Speaking of workforce, there is the natty problem that unions representing EADS employees have a record of rabid hostility towards the United States and its policies. The effect of entrusting one of the most important elements of our power-projection capabilities to foreign labor capable of production sabotage and/or work-stoppage could be catastrophic. That is especially true insofar as the reliance on EADS would not be confined to the manufacturing of the tankers. If past practice is any guide, the company that produced the planes would also be relied upon for maintenance over their expected 40-year service life.

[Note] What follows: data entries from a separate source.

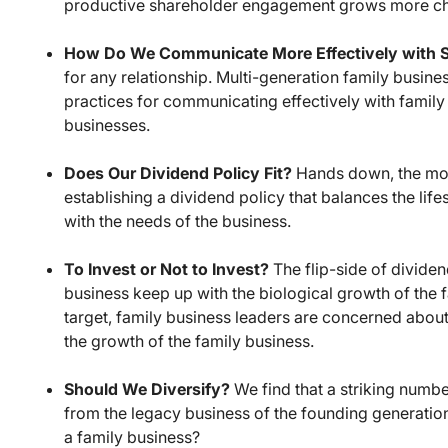
productive shareholder engagement grows more ch
How Do We Communicate More Effectively with 
for any relationship. Multi-generation family busine
practices for communicating effectively with family
businesses.
Does Our Dividend Policy Fit?
Hands down, the most
establishing a dividend policy that balances the lif
with the needs of the business.
To Invest or Not to Invest?
The flip-side of dividen
business keep up with the biological growth of the f
target, family business leaders are concerned about
the growth of the family business.
Should We Diversify?
We find that a striking numbe
from the legacy business of the founding generation.
a family business?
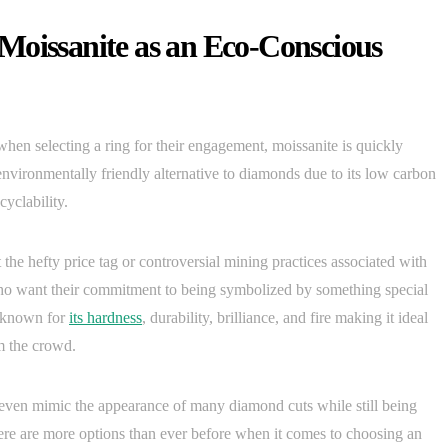
Moissanite as an Eco-Conscious
hen selecting a ring for their engagement, moissanite is quickly
environmentally friendly alternative to diamonds due to its low carbon
yclability.
 the hefty price tag or controversial mining practices associated with
o want their commitment to being symbolized by something special
s known for
its hardness
, durability, brilliance, and fire making it ideal
om the crowd.
can even mimic the appearance of many diamond cuts while still being
here are more options than ever before when it comes to choosing an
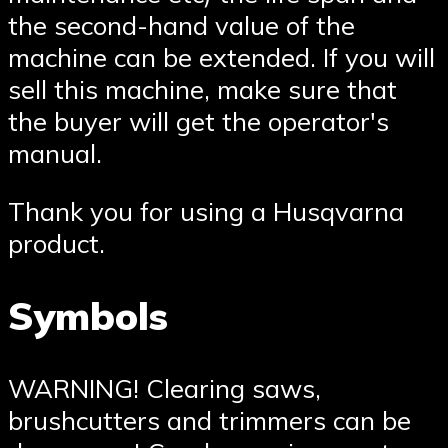
the second-hand value of the
machine can be extended. If you will
sell this machine, make sure that
the buyer will get the operator′s
manual.
Thank you for using a Husqvarna
product.
Symbols
WARNING! Clearing saws,
brushcutters and trimmers can be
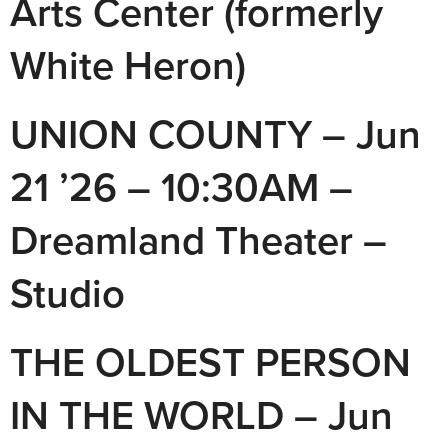
Arts Center (formerly
White Heron)
UNION COUNTY – Jun
21 ’26 – 10:30AM –
Dreamland Theater –
Studio
THE OLDEST PERSON
IN THE WORLD – Jun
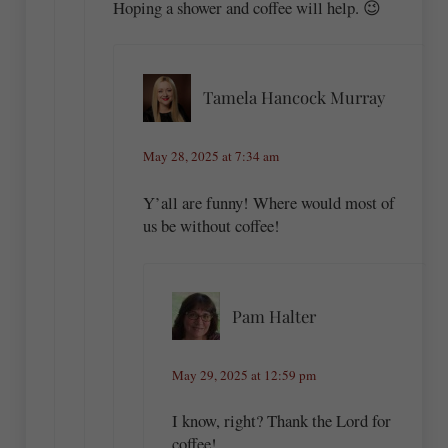
Hoping a shower and coffee will help. 😉
Tamela Hancock Murray
May 28, 2025 at 7:34 am
Y’all are funny! Where would most of
us be without coffee!
Pam Halter
May 29, 2025 at 12:59 pm
I know, right? Thank the Lord for
coffee!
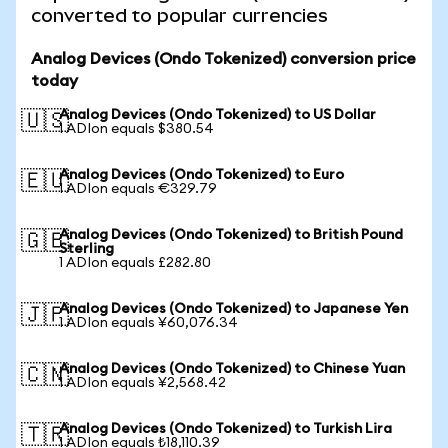
converted to popular currencies
Analog Devices (Ondo Tokenized) conversion price
today
Analog Devices (Ondo Tokenized) to US Dollar
🇺🇸
1 ADIon equals $380.54
Analog Devices (Ondo Tokenized) to Euro
🇪🇺
1 ADIon equals €329.79
Analog Devices (Ondo Tokenized) to British Pound
🇬🇧
Sterling
1 ADIon equals £282.80
Analog Devices (Ondo Tokenized) to Japanese Yen
🇯🇵
1 ADIon equals ¥60,076.34
Analog Devices (Ondo Tokenized) to Chinese Yuan
🇨🇳
1 ADIon equals ¥2,568.42
Analog Devices (Ondo Tokenized) to Turkish Lira
🇹🇷
1 ADIon equals ₺18,110.39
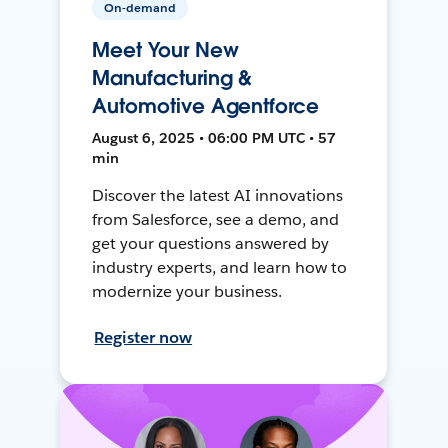
On-demand
Meet Your New
Manufacturing &
Automotive Agentforce
August 6, 2025 • 06:00 PM UTC • 57
min
Discover the latest AI innovations
from Salesforce, see a demo, and
get your questions answered by
industry experts, and learn how to
modernize your business.
Register now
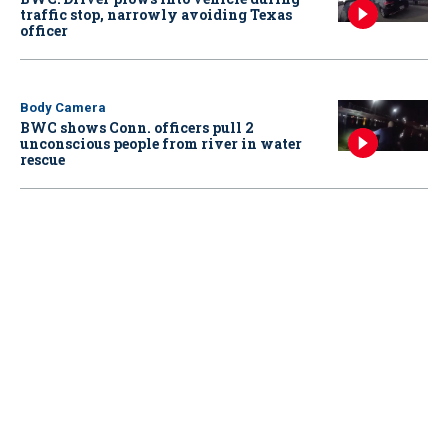
traffic stop, narrowly avoiding Texas
officer
Body Camera
BWC shows Conn. officers pull 2
unconscious people from river in water
rescue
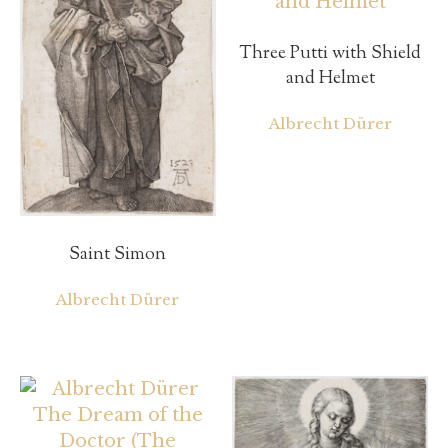
Three Putti with Shield
and Helmet
Albrecht Dürer
Saint Simon
Albrecht Dürer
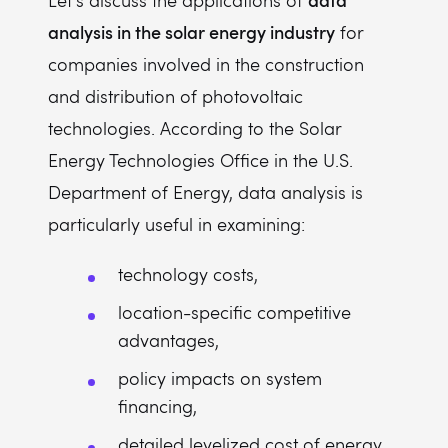
Let's discuss the applications of
analysis in the solar energy industry
for
companies involved in the construction
and distribution of photovoltaic
technologies. According to the Solar
Energy Technologies Office in the U.S.
Department of Energy, data analysis is
particularly useful in examining:
technology costs,
location-specific competitive
advantages,
policy impacts on system
financing,
detailed levelized cost of energy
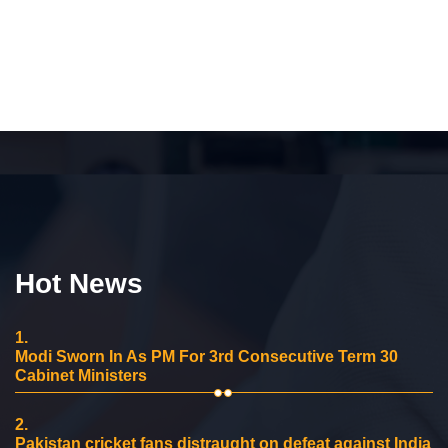
Hot News
1.
Modi Sworn In As PM For 3rd Consecutive Term 30
Cabinet Ministers
2.
Pakistan cricket fans distraught on defeat against India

Quite apart from the nationality of the source, there is the basic question of competence. Boeing is no newcomer to the business of building and supporting aerial refueling tankers. In fact it has been at it for 79 years and delivered a total of 2,000 tanker aircraft. It has delivered 1,800 operational refueling booms, the complicated piece of equipment used to move fuel safely and swiftly from the tanker to the recipient aircraft.
By contrast, the EADS team has been trying to develop a tanker business for just the last five years. To date, it has not delivered any aerial refuelers or operational booms. To repose confidence in such a team, to say nothing of its cost projections, entails a leap of faith that seems irresponsible in the extreme.
Finally, there is the matter of the mission. The Air Force, until strong-armed by a few legislators, rightly did not want as big a plane as the KC-30 for the simple reason that it is far better to have a larger number of smaller, more fuel-efficient aircraft capable of operating from many airfields. In the competition, the KC-767 was deemed to have 98 strengths (“discriminators”) to just 30 for the Airbus option, with only 1 assessed weakness versus 5 for the KC-30. If the decision to go with the inferior, but larger aircraft stands, the taxpayer will have to eat an estimated $30 billion in additional fuel costs and billions more in otherwise unnecessary military construction charges.
The new leadership of the Air Force – which reportedly will include as its Secretary Michael Donley, a well-respected veteran and national security official during several administrations – should shortly have an opportunity, thanks to the GAO, to revisit the Wynne tanker selection. If and when it does so, the service must make its decision on the basis of:
* its actual requirement, not one adapted to suit a competitor, EADS, that could not otherwise compete;
* real costs, not those artificially and arbitrarily inflated to make Boeing’s proposal less viable and low-balled to help EADS; and
* the nation’s interest in having an indigenous supplier of vital tanker aircraft, produced by a loyal work-force capable of not only manufacturing the planes properly and cost-effectively but of reliably supporting them for decades to come.